The best fruiting occurs when two or more arrowwood viburnums of differing varieties are planted, such as pairing Chicago Lustre with a straight-species plant or another good variety – the blue-fruiting Blue Muffin.
* Size: Arrowwood viburnums can become hefty bushes, reaching about 12 feet tall and 10 feet wide in 20 or so years if not pruned. However, with pruning every year or two, the size can be maintained, if desired, at about six feet tall and wide.
* Where to use: Chicago Lustre does well in full sun, but its favored location is in a site with slightly acidic and damp soil that gets morning sun and afternoon shade or dappled light all day. It’ll even grow in deeper shade, although flowering and fruiting are likely to diminish.
Plants can be lined to up to make an informal hedge or massed under a grove of shade trees. Or a triangle of three makes a nice grouping in any partly shaded setting – even ringing a northeast house corner.
* Care: Keep the soil damp the first year or two to help establish roots, then soak occasionally during hot, dry spells. Although arrowwood viburnums prefer damp soil, they’re also reasonably heat- and drought-tough once established.
Light pruning can be done after plants finish flowering. Heavier thinning and/or size-control pruning is best done in early spring before new growth begins, although you’ll sacrifice at least some of that year’s flowers and fruits.
A scattering of balanced, organic, granular, acidifying fertilizer, such as Holly Tone, once in spring is usually helpful but not critical if your soil nutrition is good.
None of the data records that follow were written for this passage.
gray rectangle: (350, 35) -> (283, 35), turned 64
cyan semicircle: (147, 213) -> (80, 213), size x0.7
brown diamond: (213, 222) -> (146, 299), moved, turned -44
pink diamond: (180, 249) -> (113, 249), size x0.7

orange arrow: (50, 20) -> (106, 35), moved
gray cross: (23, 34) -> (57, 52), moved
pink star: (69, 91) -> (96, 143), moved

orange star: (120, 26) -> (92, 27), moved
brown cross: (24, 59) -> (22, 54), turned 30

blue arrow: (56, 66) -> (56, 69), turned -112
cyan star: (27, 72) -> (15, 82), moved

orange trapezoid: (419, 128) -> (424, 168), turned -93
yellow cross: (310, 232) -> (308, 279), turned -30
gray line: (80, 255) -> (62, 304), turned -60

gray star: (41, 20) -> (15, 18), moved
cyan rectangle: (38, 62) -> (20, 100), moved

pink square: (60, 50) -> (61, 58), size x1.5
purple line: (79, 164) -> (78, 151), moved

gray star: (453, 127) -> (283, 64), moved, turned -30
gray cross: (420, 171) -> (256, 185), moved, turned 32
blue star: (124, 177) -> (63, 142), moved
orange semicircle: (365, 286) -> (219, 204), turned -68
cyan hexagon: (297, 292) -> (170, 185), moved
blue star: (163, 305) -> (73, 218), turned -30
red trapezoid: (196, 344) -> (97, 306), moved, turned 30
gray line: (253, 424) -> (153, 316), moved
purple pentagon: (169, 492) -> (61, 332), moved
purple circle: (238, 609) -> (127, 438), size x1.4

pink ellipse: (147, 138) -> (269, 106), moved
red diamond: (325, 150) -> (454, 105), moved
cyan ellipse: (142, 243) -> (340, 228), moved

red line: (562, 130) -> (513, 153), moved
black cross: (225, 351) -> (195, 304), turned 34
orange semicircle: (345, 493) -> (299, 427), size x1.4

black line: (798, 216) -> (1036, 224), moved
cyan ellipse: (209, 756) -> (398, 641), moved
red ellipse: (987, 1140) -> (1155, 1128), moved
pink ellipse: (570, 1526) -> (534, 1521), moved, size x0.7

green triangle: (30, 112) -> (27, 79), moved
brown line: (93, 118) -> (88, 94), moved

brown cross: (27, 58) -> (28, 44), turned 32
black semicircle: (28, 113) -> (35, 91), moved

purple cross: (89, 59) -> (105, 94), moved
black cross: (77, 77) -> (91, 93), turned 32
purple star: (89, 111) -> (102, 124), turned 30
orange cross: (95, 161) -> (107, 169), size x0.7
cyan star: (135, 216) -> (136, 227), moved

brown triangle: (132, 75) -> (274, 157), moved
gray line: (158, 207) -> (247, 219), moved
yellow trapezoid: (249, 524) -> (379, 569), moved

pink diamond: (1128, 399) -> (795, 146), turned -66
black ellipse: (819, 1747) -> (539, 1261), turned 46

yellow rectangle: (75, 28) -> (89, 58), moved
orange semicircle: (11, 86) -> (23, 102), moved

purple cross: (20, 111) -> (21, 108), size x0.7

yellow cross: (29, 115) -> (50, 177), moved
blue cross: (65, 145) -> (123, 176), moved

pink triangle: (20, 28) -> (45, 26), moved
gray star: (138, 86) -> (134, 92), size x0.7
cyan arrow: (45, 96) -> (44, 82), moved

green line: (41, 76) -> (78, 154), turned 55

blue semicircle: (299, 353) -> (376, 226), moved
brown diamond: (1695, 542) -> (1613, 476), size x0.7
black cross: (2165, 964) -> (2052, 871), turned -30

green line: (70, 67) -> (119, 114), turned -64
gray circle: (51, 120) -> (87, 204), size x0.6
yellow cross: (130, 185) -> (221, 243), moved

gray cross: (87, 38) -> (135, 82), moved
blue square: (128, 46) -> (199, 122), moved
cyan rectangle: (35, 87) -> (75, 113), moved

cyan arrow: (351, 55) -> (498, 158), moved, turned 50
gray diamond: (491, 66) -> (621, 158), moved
* Great partner: Creeping phlox ‘Blue Moon’ and foamflowers are two native perennials that like similar conditions and overlap bloom time in color-coordinated bluish-lavender and pinkish-white shades. Variegated brunnera, astilbe, and hardy begonias are three other good non-native perennial partners.
Silver-variegated sedge and most any fern offer good textural contrasts. Impatiens, begonias, and/or coleus are good annuals for adding summer color in partly shaded spots. And good groundcovers under and around arrowwood viburnums include lamium ‘White Nancy,’ sweet woodruff, crested iris, and leadwort.